Fossil fuel companies must spend tens of billions of dollars to reduce methane emissions from their operations, or it will be almost impossible to meet global climate targets, the International Energy Agency (IEA) has warned. The US is now the biggest source of methane emissions from oil and gas extraction, while China leads in emissions from coal mining, and Russia remains a major emitter due to poorly run operations.
Leaks from coalmines and oil and gas wells are the largest sources of methane, a potent greenhouse gas responsible for about 30% of temperature increases to date. According to IEA data published on Wednesday, around 170 billion cubic metres of methane were emitted from fossil fuel operations globally last year, exceeding the entire natural gas production of Qatar.

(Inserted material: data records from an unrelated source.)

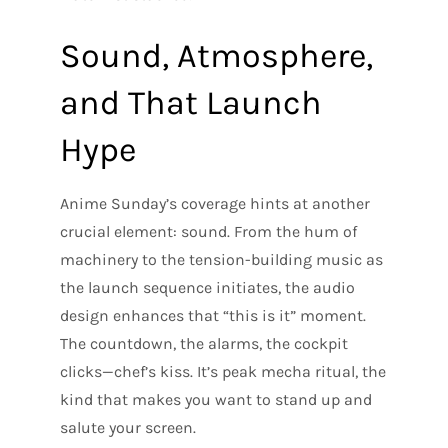
Sound, Atmosphere,
and That Launch
Hype
Anime Sunday’s coverage hints at another
crucial element: sound. From the hum of
machinery to the tension-building music as
the launch sequence initiates, the audio
design enhances that “this is it” moment.
The countdown, the alarms, the cockpit
clicks—chef’s kiss. It’s peak mecha ritual, the
kind that makes you want to stand up and
salute your screen.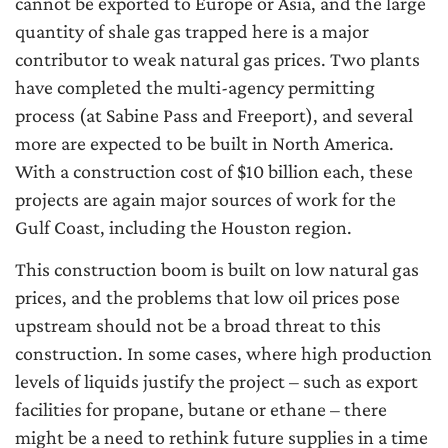
cannot be exported to Europe or Asia, and the large
quantity of shale gas trapped here is a major
contributor to weak natural gas prices. Two plants
have completed the multi-agency permitting
process (at Sabine Pass and Freeport), and several
more are expected to be built in North America.
With a construction cost of $10 billion each, these
projects are again major sources of work for the
Gulf Coast, including the Houston region.
This construction boom is built on low natural gas
prices, and the problems that low oil prices pose
upstream should not be a broad threat to this
construction. In some cases, where high production
levels of liquids justify the project – such as export
facilities for propane, butane or ethane – there
might be a need to rethink future supplies in a time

The IEA estimates that $170 billion would be needed to reduce global methane emissions by 75%, with $100 billion required for oil and gas and $70 billion for coal. This spending would be equivalent to about 5% of the profits fossil fuel companies made last year. Many leaks could be easily fixed if best practices from countries like Norway were adopted worldwide.
Despite a pledge from over 200 countries to act on methane, emissions remain near the record high set in 2019. The IEA's Global Methane Tracker found that real-world emissions are far higher than reported. However, better satellite monitoring, including a new system from the Environmental Defense Fund, offers hope for improved detection and action.
Paul Bledsoe, a former climate adviser, urged the US to commit to near-zero methane emissions by the end of the decade. Tim Gould, IEA co-author, noted that the upcoming Cop29 summit in Azerbaijan could spur stronger action, as it will take place in a major oil and gas producer.